● **SOURCE DATA**:
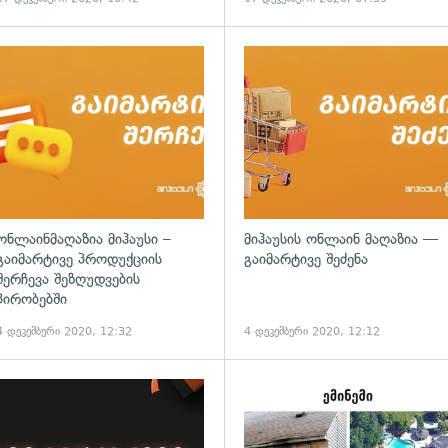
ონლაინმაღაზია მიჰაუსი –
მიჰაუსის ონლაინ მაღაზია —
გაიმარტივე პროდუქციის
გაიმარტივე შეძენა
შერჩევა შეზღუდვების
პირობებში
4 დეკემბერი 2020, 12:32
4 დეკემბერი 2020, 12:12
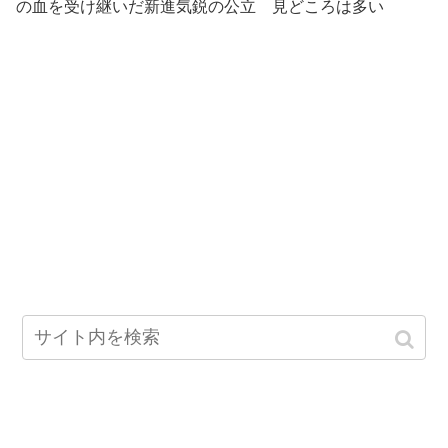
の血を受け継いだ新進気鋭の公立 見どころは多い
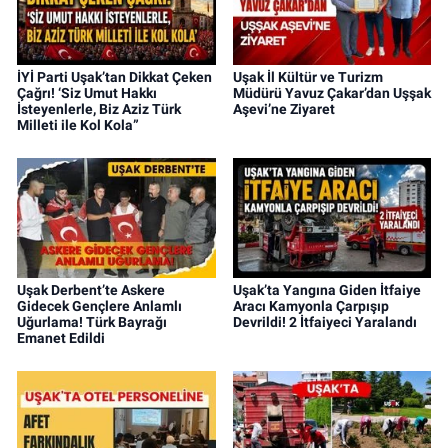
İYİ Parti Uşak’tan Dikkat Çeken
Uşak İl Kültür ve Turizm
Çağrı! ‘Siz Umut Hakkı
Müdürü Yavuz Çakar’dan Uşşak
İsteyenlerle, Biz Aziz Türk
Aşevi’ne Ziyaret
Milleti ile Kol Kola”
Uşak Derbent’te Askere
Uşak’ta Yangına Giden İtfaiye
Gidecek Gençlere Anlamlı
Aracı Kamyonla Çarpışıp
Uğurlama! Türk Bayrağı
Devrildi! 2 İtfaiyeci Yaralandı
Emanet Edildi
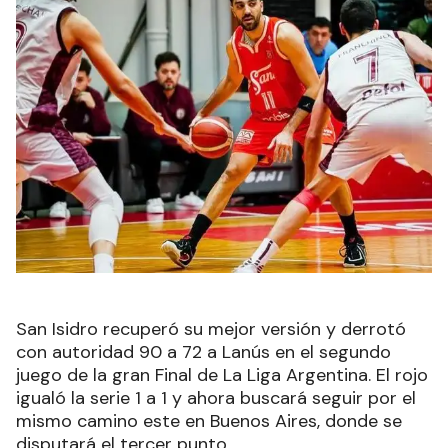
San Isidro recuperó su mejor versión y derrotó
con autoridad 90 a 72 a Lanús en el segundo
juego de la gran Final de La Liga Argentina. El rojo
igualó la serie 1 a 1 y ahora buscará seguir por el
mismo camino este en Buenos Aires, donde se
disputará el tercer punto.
* * *
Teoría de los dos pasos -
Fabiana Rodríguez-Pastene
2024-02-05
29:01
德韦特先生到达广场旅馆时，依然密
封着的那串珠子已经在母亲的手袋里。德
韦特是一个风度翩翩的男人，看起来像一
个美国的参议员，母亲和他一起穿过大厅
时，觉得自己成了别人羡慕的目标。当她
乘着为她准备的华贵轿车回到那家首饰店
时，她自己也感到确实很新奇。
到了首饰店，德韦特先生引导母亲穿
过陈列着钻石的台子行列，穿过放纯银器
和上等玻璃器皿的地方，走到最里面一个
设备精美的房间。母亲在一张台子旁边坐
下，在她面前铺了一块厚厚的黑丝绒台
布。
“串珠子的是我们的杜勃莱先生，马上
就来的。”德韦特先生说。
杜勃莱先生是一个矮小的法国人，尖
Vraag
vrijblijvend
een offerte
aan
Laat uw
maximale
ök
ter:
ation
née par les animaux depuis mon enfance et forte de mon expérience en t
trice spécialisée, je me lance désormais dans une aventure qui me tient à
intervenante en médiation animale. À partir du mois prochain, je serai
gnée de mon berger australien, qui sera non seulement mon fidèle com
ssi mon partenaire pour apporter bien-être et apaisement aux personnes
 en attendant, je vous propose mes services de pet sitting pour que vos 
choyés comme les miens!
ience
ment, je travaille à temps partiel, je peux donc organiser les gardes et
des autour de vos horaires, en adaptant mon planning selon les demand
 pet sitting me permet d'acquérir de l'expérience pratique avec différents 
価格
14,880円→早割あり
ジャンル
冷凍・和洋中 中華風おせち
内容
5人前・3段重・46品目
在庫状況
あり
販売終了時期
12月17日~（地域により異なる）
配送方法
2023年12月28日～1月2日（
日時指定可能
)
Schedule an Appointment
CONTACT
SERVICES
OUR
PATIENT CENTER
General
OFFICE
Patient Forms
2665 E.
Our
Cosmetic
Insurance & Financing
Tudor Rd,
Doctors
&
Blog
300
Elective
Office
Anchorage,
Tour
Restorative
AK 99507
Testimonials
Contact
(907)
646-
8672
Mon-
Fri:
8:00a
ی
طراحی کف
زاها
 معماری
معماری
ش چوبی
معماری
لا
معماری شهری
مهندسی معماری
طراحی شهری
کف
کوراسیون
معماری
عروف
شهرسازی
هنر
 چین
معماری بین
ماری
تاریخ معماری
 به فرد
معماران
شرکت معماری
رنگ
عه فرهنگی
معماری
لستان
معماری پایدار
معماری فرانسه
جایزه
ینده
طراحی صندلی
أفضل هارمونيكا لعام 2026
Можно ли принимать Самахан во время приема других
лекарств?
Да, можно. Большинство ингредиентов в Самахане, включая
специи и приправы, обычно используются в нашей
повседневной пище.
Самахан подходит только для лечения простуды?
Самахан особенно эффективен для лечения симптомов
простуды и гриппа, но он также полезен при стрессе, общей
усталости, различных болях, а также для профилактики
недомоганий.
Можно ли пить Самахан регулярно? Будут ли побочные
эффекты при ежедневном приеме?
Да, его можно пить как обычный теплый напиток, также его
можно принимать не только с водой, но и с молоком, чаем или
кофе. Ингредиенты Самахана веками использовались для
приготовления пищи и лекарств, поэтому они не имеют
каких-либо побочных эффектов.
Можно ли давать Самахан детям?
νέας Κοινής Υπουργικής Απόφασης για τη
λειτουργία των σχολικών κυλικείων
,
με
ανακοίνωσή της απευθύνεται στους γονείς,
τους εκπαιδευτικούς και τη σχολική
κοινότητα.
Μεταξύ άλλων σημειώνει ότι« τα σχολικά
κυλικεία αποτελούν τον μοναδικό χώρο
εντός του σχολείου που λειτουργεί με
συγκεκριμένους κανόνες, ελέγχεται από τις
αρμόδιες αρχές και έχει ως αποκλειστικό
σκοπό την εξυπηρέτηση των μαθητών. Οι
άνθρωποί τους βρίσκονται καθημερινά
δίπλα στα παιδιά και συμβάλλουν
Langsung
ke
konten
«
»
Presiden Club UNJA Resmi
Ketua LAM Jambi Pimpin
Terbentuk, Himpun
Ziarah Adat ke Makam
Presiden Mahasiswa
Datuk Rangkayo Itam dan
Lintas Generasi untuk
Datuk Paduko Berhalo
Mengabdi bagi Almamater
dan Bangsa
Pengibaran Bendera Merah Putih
...
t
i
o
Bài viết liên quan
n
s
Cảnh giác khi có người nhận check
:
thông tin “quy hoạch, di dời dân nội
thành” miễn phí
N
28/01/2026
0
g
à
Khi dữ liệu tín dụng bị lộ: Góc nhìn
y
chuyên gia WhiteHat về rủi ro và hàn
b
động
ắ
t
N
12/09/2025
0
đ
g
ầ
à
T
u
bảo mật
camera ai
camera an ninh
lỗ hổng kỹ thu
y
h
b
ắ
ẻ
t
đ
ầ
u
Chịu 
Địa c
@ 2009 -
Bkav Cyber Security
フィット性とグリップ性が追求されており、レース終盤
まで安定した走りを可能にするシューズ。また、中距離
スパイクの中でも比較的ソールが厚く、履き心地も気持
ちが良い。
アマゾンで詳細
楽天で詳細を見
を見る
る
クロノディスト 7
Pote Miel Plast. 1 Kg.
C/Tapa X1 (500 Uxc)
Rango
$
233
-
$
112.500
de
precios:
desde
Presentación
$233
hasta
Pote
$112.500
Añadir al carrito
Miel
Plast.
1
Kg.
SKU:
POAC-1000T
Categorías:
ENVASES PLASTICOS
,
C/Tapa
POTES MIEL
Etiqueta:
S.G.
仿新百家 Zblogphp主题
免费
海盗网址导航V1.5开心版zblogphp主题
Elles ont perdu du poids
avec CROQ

● **DIRECTIONS**:
In the material above, find every line with the word "pour" and show it.

● **EXERCISE SOLUTION**:
ssi mon partenaire pour apporter bien-être et apaisement aux personnes
 en attendant, je vous propose mes services de pet sitting pour que vos 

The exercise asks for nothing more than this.